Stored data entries
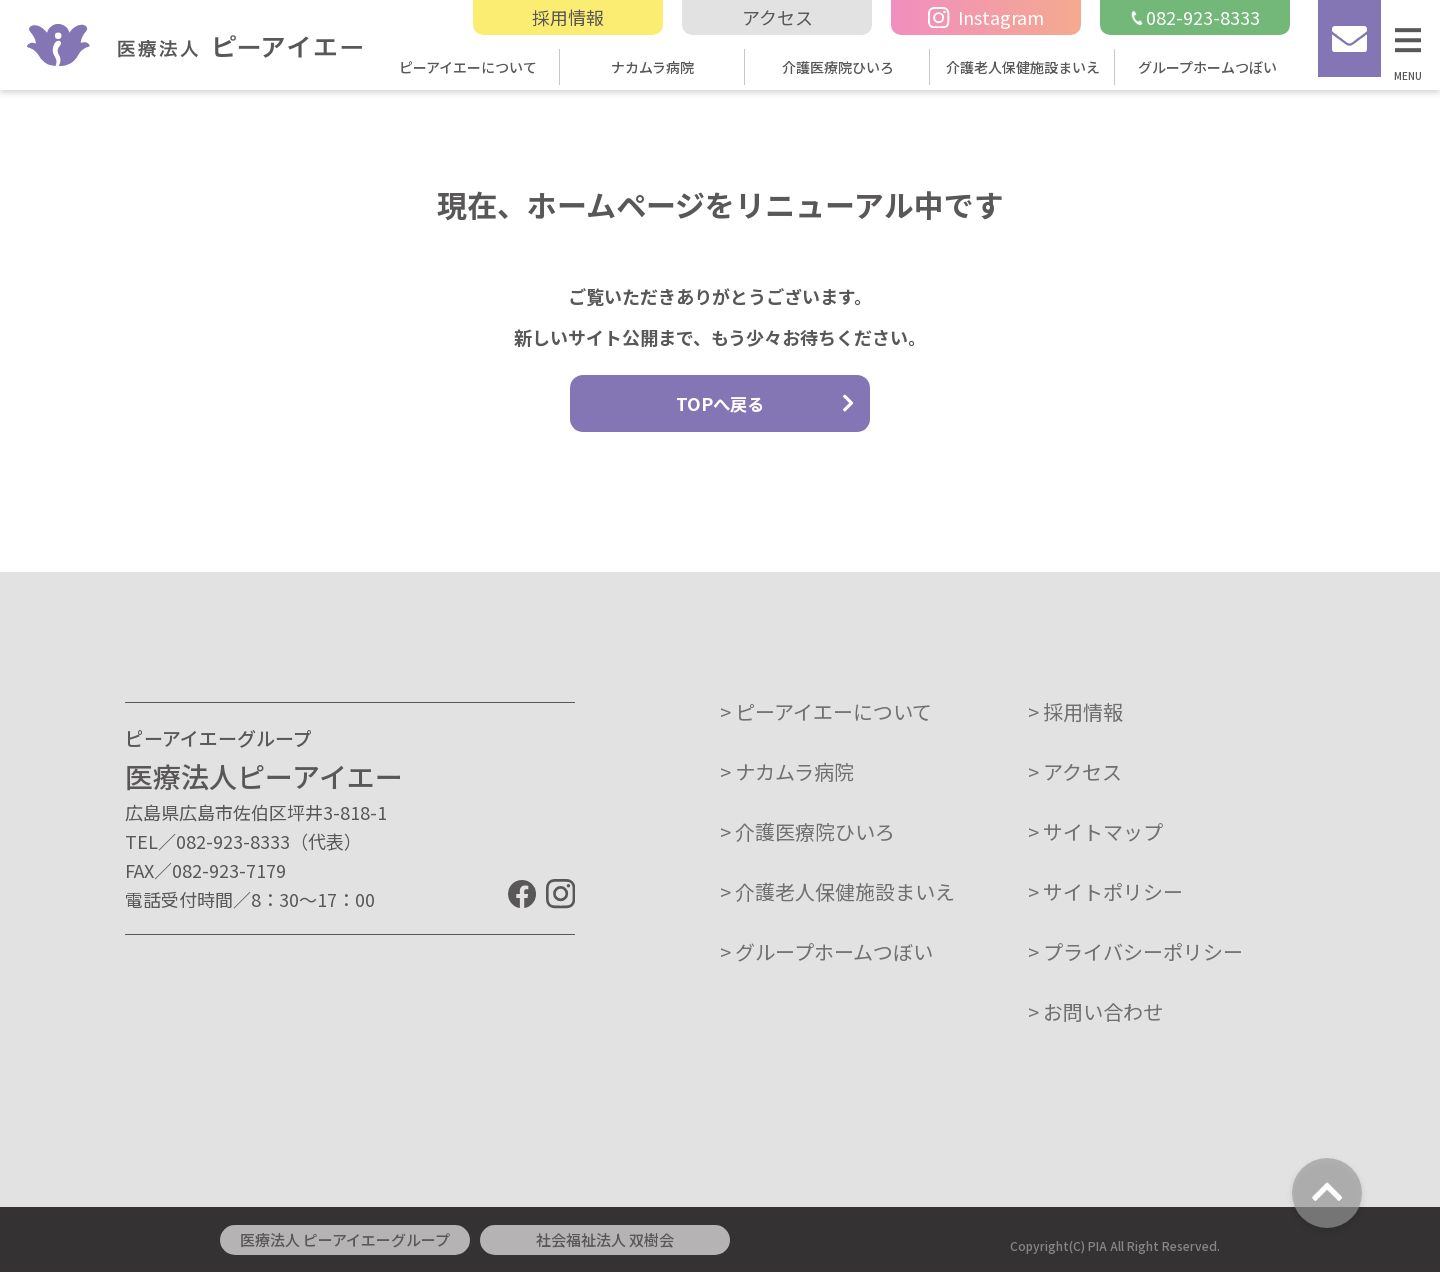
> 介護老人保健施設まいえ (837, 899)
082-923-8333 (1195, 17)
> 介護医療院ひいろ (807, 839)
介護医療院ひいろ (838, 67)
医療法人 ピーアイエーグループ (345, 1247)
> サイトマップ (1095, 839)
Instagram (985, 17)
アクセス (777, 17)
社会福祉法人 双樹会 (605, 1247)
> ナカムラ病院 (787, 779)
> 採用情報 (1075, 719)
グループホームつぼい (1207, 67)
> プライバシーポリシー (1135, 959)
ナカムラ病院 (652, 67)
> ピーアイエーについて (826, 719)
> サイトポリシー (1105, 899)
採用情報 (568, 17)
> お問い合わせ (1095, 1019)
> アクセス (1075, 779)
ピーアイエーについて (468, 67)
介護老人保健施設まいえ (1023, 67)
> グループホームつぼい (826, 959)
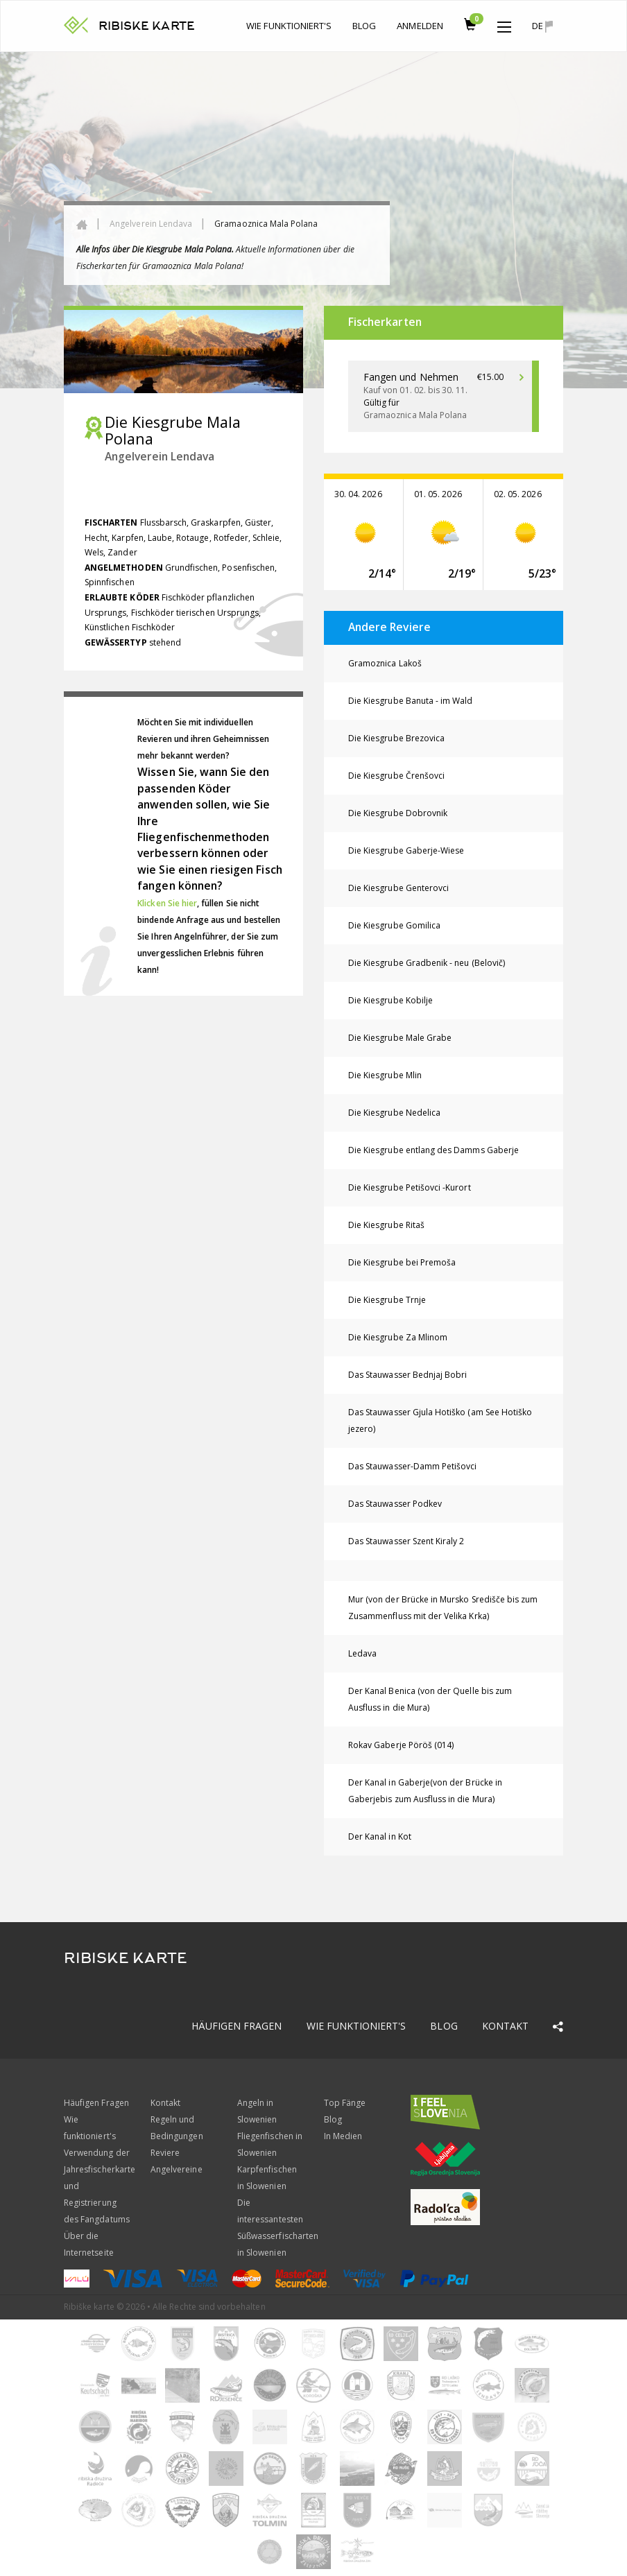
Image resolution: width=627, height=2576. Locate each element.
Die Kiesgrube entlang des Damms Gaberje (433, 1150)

==

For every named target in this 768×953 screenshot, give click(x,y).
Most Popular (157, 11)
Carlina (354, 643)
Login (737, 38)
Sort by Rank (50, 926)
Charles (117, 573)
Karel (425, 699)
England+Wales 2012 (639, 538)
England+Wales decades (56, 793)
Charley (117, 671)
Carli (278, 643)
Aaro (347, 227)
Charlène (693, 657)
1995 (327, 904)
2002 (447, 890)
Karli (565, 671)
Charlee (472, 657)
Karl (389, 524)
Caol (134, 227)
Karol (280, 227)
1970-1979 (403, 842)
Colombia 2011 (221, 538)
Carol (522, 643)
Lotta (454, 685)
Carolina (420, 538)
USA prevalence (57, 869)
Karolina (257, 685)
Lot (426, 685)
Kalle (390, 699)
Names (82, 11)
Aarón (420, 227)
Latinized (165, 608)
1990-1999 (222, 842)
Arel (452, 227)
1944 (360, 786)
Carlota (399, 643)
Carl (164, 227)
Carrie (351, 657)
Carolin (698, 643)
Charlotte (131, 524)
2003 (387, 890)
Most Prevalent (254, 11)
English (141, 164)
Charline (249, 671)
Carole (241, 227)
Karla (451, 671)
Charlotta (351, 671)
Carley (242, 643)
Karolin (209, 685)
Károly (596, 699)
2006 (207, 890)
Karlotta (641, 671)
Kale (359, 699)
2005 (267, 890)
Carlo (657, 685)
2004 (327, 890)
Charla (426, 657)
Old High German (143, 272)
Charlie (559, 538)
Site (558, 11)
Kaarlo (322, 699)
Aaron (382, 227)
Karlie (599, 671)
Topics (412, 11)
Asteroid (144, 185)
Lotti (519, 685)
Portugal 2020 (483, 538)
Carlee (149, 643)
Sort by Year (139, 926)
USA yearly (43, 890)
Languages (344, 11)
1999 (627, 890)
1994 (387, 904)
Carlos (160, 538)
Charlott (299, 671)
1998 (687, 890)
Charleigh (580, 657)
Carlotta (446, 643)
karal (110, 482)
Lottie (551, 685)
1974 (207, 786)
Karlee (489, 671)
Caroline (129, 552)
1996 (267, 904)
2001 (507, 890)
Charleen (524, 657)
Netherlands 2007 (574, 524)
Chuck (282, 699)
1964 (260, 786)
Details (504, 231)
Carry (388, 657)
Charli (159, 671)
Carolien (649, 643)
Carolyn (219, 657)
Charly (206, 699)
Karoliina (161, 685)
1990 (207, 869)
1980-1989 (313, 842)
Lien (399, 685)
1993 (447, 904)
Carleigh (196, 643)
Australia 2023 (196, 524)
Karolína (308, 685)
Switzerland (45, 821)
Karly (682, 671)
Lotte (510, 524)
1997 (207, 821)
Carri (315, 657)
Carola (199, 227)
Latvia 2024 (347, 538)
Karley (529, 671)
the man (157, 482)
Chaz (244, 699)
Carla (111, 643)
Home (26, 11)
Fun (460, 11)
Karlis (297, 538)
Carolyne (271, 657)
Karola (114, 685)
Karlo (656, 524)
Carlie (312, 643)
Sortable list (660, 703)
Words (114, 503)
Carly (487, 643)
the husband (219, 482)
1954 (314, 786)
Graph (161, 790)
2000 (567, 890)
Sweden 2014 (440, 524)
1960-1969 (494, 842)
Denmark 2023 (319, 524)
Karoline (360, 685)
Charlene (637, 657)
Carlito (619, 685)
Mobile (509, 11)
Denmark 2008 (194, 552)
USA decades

## EXERCISE REQUIREMENTS
Give only the lines from the one holding "Charlie (559, 538)" through the one holding "Karlo (656, 524)", each restated exactly as it appears above.

## EXERCISE OUTPUT
Charlie (559, 538)
Site (558, 11)
Kaarlo (322, 699)
Aaron (382, 227)
Karlie (599, 671)
Topics (412, 11)
Asteroid (144, 185)
Lotti (519, 685)
Portugal 2020 (483, 538)
Carlee (149, 643)
Sort by Year (139, 926)
USA yearly (43, 890)
Languages (344, 11)
1999 (627, 890)
1994 (387, 904)
Carlos (160, 538)
Charlott (299, 671)
1998 (687, 890)
Charleigh (580, 657)
Carlotta (446, 643)
karal (110, 482)
Lottie (551, 685)
1974 (207, 786)
Karlee (489, 671)
Caroline (129, 552)
1996 (267, 904)
2001 (507, 890)
Charleen (524, 657)
Netherlands 2007 (574, 524)
Chuck (282, 699)
1964 (260, 786)
Details (504, 231)
Carry (388, 657)
Charli (159, 671)
Carolien (649, 643)
Carolyn (219, 657)
Charly (206, 699)
Karoliina (161, 685)
1990 (207, 869)
1980-1989 (313, 842)
Lien (399, 685)
1993 (447, 904)
Carleigh (196, 643)
Australia 2023 (196, 524)
Karolína (308, 685)
Switzerland (45, 821)
Karly (682, 671)
Lotte (510, 524)
1997 (207, 821)
Carri (315, 657)
Carola (199, 227)
Latvia 2024 (347, 538)
Karley (529, 671)
the man (157, 482)
Chaz (244, 699)
Carla (111, 643)
Home (26, 11)
Fun (460, 11)
Karlis (297, 538)
Carolyne (271, 657)
Karola (114, 685)
Karlo (656, 524)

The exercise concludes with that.